» EXERCISE BRIEF
The data must be returned in full, with no character altered.

Stored data entries:
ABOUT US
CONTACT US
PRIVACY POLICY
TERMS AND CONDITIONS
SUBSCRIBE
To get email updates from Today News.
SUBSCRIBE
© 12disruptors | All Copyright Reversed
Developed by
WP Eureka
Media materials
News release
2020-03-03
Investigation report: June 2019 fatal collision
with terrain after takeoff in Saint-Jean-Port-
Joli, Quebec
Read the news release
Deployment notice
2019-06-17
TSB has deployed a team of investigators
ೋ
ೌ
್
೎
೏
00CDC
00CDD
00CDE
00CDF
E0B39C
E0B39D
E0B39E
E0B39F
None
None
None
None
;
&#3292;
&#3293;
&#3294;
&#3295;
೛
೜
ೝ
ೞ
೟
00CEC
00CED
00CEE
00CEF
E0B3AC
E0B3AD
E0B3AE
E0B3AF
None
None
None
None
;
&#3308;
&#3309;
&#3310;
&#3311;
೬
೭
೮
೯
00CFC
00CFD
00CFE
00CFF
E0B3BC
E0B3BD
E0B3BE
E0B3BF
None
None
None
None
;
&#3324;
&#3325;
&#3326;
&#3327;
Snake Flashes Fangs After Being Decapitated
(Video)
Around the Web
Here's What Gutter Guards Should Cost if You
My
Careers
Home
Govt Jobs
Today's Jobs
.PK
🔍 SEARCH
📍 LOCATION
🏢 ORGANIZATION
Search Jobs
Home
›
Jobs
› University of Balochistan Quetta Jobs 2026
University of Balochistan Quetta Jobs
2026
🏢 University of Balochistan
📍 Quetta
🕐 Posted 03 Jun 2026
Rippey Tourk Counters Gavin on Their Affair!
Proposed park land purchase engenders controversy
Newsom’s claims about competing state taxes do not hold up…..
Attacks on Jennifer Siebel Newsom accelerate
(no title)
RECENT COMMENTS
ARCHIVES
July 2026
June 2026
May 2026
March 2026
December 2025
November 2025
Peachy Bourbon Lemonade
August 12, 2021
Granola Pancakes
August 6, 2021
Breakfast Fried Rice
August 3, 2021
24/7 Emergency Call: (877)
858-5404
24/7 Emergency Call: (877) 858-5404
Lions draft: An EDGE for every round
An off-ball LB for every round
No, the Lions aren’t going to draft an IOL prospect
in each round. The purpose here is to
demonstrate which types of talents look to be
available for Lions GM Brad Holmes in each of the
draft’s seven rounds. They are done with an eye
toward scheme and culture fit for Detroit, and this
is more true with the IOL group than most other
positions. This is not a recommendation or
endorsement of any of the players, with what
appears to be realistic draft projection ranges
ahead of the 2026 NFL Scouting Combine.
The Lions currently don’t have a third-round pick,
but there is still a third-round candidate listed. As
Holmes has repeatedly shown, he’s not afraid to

» WRITTEN SOLUTION
ABOUT US
CONTACT US
PRIVACY POLICY
TERMS AND CONDITIONS
SUBSCRIBE
To get email updates from Today News.
SUBSCRIBE
© 12disruptors | All Copyright Reversed
Developed by
WP Eureka
Media materials
News release
2020-03-03
Investigation report: June 2019 fatal collision
with terrain after takeoff in Saint-Jean-Port-
Joli, Quebec
Read the news release
Deployment notice
2019-06-17
TSB has deployed a team of investigators
ೋ
ೌ
್
೎
೏
00CDC
00CDD
00CDE
00CDF
E0B39C
E0B39D
E0B39E
E0B39F
None
None
None
None
;
&#3292;
&#3293;
&#3294;
&#3295;
೛
೜
ೝ
ೞ
೟
00CEC
00CED
00CEE
00CEF
E0B3AC
E0B3AD
E0B3AE
E0B3AF
None
None
None
None
;
&#3308;
&#3309;
&#3310;
&#3311;
೬
೭
೮
೯
00CFC
00CFD
00CFE
00CFF
E0B3BC
E0B3BD
E0B3BE
E0B3BF
None
None
None
None
;
&#3324;
&#3325;
&#3326;
&#3327;
Snake Flashes Fangs After Being Decapitated
(Video)
Around the Web
Here's What Gutter Guards Should Cost if You
My
Careers
Home
Govt Jobs
Today's Jobs
.PK
🔍 SEARCH
📍 LOCATION
🏢 ORGANIZATION
Search Jobs
Home
›
Jobs
› University of Balochistan Quetta Jobs 2026
University of Balochistan Quetta Jobs
2026
🏢 University of Balochistan
📍 Quetta
🕐 Posted 03 Jun 2026
Rippey Tourk Counters Gavin on Their Affair!
Proposed park land purchase engenders controversy
Newsom’s claims about competing state taxes do not hold up…..
Attacks on Jennifer Siebel Newsom accelerate
(no title)
RECENT COMMENTS
ARCHIVES
July 2026
June 2026
May 2026
March 2026
December 2025
November 2025
Peachy Bourbon Lemonade
August 12, 2021
Granola Pancakes
August 6, 2021
Breakfast Fried Rice
August 3, 2021
24/7 Emergency Call: (877)
858-5404
24/7 Emergency Call: (877) 858-5404
Lions draft: An EDGE for every round
An off-ball LB for every round
No, the Lions aren’t going to draft an IOL prospect
in each round. The purpose here is to
demonstrate which types of talents look to be
available for Lions GM Brad Holmes in each of the
draft’s seven rounds. They are done with an eye
toward scheme and culture fit for Detroit, and this
is more true with the IOL group than most other
positions. This is not a recommendation or
endorsement of any of the players, with what
appears to be realistic draft projection ranges
ahead of the 2026 NFL Scouting Combine.
The Lions currently don’t have a third-round pick,
but there is still a third-round candidate listed. As
Holmes has repeatedly shown, he’s not afraid to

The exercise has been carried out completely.